WHAT IS REQUIRED =
Copy every line that holds the string "Jump" from the data below.

━━━━━ PROVIDED DATA ━━━━━

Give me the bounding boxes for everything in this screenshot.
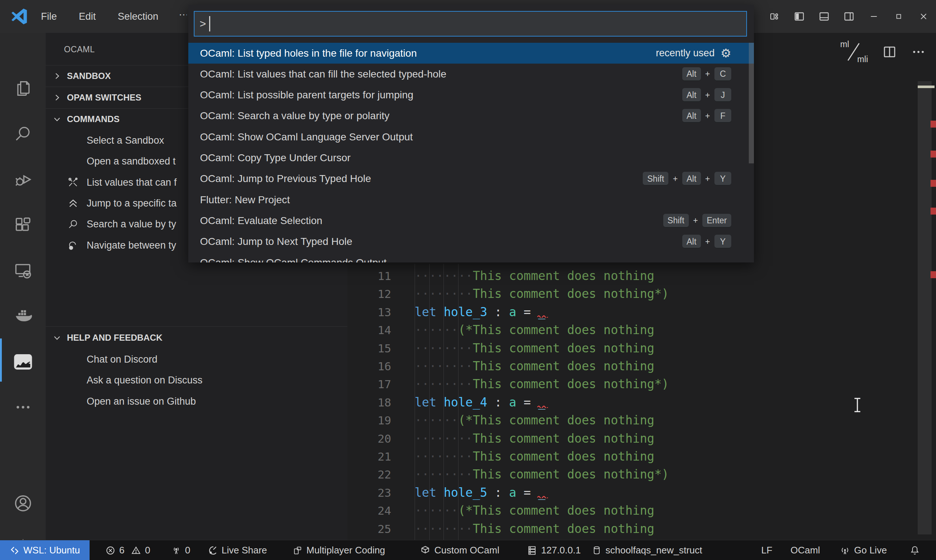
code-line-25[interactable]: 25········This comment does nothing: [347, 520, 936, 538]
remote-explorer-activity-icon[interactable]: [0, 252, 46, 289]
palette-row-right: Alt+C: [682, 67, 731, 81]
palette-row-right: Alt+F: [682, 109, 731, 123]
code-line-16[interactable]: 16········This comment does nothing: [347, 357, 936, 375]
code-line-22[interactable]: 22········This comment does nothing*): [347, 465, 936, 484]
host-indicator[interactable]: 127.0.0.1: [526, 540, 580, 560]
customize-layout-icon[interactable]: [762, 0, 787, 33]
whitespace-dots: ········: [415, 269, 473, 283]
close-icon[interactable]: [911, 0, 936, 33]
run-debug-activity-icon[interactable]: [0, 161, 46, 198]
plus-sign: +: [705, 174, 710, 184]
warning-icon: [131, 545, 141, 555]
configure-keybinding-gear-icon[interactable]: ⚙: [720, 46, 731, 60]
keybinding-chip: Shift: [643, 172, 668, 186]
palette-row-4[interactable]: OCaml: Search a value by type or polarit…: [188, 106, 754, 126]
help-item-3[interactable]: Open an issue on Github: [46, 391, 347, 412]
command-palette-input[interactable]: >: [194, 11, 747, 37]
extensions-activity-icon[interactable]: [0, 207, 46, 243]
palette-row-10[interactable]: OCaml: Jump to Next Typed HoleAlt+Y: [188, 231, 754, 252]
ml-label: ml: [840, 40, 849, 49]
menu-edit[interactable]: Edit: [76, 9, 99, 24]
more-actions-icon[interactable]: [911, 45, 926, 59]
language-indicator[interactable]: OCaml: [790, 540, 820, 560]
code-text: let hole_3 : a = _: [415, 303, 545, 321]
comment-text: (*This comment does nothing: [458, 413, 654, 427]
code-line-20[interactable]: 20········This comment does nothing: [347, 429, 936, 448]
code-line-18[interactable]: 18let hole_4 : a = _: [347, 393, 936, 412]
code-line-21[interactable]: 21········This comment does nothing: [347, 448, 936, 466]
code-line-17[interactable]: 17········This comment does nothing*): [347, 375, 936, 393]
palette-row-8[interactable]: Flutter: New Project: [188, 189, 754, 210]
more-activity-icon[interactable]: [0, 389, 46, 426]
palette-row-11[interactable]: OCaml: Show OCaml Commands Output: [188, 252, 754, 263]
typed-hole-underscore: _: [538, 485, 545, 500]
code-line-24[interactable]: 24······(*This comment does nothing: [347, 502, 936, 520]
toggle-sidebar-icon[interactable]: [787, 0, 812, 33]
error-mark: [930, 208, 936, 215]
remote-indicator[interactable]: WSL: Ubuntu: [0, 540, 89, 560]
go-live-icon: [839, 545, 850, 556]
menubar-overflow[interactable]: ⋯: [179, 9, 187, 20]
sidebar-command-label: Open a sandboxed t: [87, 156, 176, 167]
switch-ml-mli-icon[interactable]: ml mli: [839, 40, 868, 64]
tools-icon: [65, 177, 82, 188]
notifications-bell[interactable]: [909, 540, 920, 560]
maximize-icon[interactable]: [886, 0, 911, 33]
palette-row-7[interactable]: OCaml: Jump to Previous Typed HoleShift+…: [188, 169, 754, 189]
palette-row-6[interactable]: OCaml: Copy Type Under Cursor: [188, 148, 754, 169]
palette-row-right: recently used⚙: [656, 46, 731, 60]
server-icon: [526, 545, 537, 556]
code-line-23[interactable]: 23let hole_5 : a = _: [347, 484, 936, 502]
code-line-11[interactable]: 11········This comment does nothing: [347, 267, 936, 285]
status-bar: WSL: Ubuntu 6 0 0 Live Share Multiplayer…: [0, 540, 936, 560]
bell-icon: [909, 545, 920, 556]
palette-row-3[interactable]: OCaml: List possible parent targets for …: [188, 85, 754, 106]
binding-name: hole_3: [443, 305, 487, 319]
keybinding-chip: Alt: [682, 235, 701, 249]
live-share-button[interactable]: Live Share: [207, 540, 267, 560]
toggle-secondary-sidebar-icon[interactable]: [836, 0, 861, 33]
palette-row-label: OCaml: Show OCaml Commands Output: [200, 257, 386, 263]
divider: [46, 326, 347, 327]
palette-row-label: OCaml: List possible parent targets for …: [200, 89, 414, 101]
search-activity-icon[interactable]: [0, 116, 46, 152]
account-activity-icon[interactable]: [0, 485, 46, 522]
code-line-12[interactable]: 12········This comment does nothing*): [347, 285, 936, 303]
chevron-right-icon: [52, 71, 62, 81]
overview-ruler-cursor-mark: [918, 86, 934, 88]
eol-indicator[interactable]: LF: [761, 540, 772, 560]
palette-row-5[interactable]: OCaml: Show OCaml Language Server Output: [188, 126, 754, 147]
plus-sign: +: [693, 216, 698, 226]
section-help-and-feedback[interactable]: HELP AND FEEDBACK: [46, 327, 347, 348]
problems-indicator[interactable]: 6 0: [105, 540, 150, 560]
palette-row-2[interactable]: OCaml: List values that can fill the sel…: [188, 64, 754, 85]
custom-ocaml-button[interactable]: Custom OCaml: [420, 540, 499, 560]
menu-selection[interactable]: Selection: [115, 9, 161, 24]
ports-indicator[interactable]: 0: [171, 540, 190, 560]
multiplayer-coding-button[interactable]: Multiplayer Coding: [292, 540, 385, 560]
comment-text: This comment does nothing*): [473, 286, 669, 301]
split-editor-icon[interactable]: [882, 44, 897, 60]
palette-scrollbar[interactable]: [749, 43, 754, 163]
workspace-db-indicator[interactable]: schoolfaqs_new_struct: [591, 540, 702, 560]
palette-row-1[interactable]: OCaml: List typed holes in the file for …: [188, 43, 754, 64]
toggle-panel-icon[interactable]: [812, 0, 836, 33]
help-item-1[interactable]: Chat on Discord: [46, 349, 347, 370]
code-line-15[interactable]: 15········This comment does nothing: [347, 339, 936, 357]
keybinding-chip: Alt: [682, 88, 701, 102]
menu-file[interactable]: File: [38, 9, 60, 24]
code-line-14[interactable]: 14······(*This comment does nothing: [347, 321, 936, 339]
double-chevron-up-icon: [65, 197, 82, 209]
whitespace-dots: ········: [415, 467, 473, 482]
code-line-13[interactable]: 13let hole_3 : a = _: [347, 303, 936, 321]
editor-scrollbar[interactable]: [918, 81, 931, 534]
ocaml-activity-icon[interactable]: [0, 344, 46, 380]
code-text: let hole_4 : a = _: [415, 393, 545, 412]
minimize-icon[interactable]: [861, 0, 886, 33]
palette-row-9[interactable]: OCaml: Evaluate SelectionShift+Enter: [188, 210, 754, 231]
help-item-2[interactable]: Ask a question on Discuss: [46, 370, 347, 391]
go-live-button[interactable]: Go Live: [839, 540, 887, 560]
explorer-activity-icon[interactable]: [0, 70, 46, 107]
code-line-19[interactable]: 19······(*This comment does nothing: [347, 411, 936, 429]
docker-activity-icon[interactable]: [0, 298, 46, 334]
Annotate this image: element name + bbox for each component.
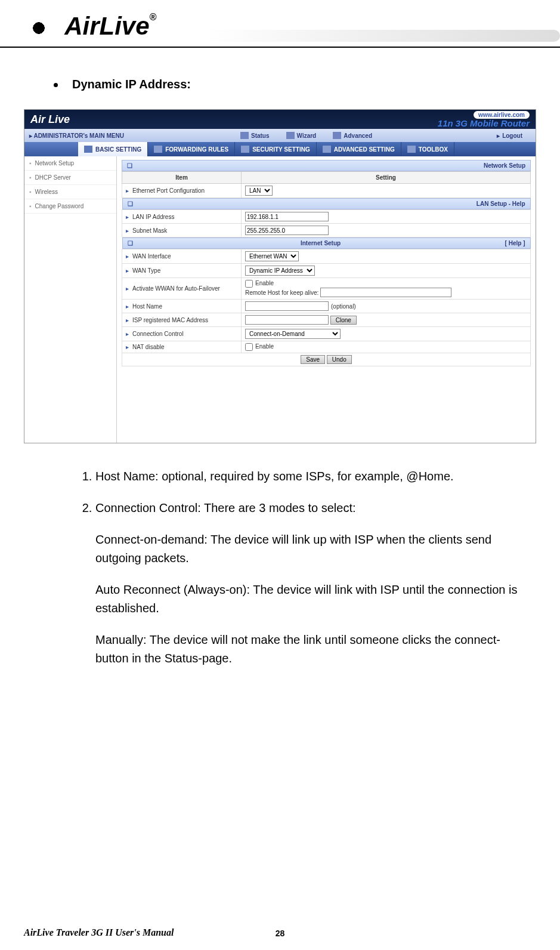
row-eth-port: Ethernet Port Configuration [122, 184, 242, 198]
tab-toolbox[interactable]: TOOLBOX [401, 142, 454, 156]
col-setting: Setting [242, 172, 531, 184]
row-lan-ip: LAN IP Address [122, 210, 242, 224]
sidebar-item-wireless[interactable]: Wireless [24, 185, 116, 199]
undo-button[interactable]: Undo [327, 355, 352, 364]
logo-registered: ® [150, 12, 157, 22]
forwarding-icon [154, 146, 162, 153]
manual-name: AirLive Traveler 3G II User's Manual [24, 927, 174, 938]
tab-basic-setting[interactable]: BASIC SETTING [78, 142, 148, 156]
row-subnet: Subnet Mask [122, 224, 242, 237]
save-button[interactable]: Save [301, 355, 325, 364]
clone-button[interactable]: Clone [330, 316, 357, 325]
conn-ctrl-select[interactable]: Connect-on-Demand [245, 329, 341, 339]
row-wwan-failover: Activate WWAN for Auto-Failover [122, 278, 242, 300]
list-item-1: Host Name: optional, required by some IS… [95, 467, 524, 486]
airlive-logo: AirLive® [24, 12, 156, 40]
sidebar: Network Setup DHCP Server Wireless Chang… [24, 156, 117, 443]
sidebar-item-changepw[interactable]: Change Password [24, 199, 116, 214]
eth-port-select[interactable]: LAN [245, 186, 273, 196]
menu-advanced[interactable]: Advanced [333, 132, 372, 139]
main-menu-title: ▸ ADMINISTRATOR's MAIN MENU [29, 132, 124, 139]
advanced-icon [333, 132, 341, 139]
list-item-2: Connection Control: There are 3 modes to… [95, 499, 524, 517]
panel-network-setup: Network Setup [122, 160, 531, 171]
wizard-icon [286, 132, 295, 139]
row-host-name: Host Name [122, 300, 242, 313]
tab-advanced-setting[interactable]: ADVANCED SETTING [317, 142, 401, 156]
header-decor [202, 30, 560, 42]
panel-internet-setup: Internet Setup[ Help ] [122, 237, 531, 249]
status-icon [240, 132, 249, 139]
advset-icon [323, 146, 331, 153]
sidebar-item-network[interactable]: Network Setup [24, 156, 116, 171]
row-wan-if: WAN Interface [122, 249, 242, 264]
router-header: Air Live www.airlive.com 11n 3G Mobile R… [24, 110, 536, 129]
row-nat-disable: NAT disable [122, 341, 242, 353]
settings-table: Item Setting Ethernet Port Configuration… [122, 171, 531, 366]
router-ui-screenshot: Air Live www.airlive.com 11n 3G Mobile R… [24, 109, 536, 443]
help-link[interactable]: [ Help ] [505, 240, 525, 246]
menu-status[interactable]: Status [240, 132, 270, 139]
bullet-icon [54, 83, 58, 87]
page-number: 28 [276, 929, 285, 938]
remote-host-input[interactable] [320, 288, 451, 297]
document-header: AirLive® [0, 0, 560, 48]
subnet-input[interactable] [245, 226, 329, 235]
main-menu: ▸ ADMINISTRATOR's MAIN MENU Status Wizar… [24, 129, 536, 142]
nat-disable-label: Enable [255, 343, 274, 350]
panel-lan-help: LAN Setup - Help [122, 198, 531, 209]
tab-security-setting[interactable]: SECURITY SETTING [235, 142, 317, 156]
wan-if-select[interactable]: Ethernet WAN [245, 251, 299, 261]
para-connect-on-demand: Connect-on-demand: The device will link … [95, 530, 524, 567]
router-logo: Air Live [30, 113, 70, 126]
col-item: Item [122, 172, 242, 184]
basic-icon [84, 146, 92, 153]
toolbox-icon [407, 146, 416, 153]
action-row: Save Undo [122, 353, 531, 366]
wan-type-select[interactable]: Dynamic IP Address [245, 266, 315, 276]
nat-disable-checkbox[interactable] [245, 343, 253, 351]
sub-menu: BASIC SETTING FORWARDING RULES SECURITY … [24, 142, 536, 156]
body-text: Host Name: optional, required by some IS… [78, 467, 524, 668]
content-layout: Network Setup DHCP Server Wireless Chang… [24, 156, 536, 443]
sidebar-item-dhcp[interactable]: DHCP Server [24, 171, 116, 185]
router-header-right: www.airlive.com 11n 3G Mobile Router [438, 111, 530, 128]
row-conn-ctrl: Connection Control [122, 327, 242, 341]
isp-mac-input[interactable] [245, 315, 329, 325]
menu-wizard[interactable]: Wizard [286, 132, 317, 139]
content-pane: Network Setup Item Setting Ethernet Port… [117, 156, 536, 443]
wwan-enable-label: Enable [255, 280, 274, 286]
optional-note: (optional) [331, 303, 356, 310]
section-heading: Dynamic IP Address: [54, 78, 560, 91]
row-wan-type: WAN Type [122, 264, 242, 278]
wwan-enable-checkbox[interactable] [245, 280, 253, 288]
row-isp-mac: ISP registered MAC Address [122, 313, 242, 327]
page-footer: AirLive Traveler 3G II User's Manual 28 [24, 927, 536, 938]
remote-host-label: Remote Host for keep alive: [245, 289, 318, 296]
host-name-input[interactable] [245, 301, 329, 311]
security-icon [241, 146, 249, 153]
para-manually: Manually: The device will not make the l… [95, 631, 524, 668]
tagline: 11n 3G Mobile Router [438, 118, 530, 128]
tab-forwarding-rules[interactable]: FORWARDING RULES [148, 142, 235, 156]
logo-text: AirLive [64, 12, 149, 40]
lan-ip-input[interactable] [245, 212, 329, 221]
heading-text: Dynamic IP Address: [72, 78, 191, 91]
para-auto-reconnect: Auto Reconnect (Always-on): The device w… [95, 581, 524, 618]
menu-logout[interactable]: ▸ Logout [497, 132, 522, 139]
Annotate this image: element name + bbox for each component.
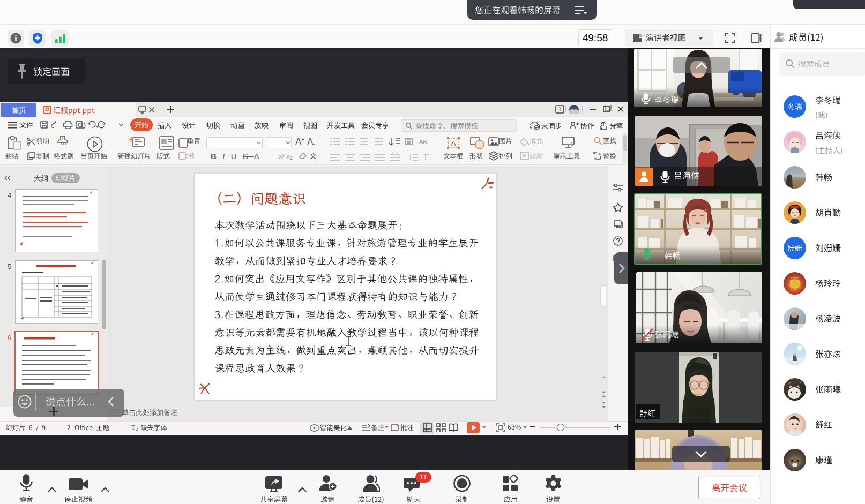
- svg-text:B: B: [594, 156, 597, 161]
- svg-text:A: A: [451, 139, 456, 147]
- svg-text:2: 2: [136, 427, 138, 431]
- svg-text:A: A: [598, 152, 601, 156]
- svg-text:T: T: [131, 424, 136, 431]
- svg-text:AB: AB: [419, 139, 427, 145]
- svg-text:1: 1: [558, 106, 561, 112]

━━━━━

ANSWER TO THIS TASK =
palette-row-10[interactable]: OCaml: Jump to Next Typed HoleAlt+Y: [188, 231, 754, 252]
palette-row-7[interactable]: OCaml: Jump to Previous Typed HoleShift+…: [188, 169, 754, 189]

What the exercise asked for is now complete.